Back in January, Apple CEO Steve Jobs referred to the iPhone as the company’s “best iPod ever,” and as it turned out, he’s still right: other than capacity differences and its restricted video-out functionality, there’s nothing the iPod touch has that iPhone lacks in the iPod department. Featuring the same audio (MP3, AAC, WAV, Audible, Apple Lossless) and video (MP4/H.264) format support as iPod classic and nano 3G, iPod touch’s major step forward over past iPods is the media interface it borrows from iPhone, with the following key features.

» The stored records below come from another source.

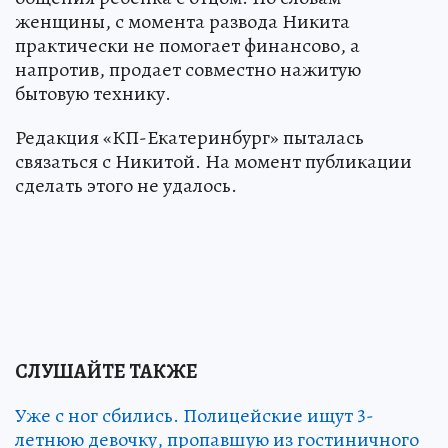
женщины, с момента развода Никита
практически не помогает финансово, а
напротив, продает совместно нажитую
бытовую технику.
Редакция «КП-Екатеринбург» пыталась
связаться с Никитой. На момент публикации
сделать этого не удалось.
СЛУШАЙТЕ ТАКЖЕ
Уже с ног сбились. Полицейские ищут 3-
летнюю девочку, пропавшую из гостиничного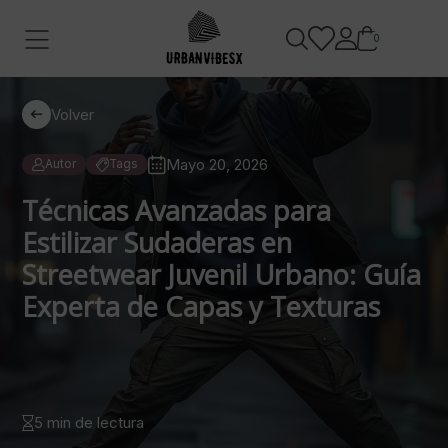
0
Volver
Mayo 20, 2026
Autor
Tags
Técnicas Avanzadas para
Estilizar Sudaderas en
Streetwear Juvenil Urbano: Guía
Experta de Capas y Texturas
5 min de lectura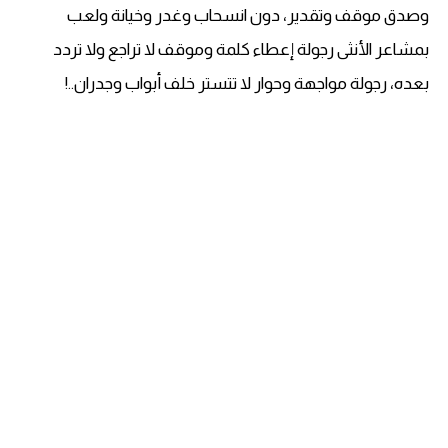
وصدق موقف وتقدير، دون انسحاب وغدر وخيانة ولعب
بمشاعر الأنثى رجولة إعطاء كلمة وموقف لا تراجع ولا تردد
بعده، رجولة مواجهة وحوار لا تتستر خلف أبواب وجدران..!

The new Now Playing screen: Populated with roughly 320x320-pixel album art in the center, iPod touch makes the simple act of listening to music more visual than ever. Track, play/pause, and volume controls appear at the bottom of the screen, with artist, song, and album details in small text above the artwork. Tapping once brings up a scrubber to change your position in the song, plus shuffle and repeat icons; tapping twice flips over the album cover to show stars for rating the track, and other song titles from the album that can be selected non-sequentially.

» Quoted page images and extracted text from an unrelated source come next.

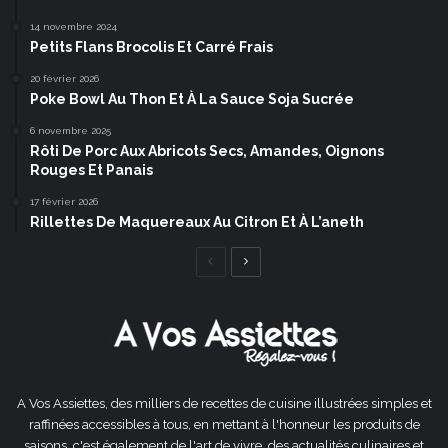
14 novembre 2024
Petits Flans Brocolis Et Carré Frais
20 février 2026
Poke Bowl Au Thon Et À La Sauce Soja Sucrée
6 novembre 2025
Rôti De Porc Aux Abricots Secs, Amandes, Oignons
Rouges Et Panais
17 février 2026
Rillettes De Maquereaux Au Citron Et À L’aneth
Page
Page
précédente
suivante
A Vos Assiettes, des milliers de recettes de cuisine illustrées simples et
raffinées accessibles à tous, en mettant à l'honneur les produits de
saisons, c'est également de l'art de vivre, des actualités culinaires et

Cover Flow: In addition to iPod-style scrolling lists of names and titles that can be accessed with flicks or drags of your finger against the screen, turning iPod touch on its side brings up album covers for individual songs that can be scrolled through and selected at will. This mode, Cover Flow, is a much-improved version of the same-named feature built into iTunes, and works just like the iPhone.

The only conspicuously absent iPod classic/nano feature from iPod touch is, ironically, search: even with the ability to call up an on-screen keyboard in other iPod touch applications, you can’t type in letters to find related media content on the device. Part of this is because touch’s scrolling audio lists have alphabetical letters on their right sides, enabling you to point to any letter and arrive there instantly, and part of it is likely because the device’s limited storage capacity—like iPhone—doesn’t leave as much room for long lists of music if you’ve stored videos and photos on board, too. Still, some people might like a cross-media search feature, particularly one that could save results as bookmarks for later reference.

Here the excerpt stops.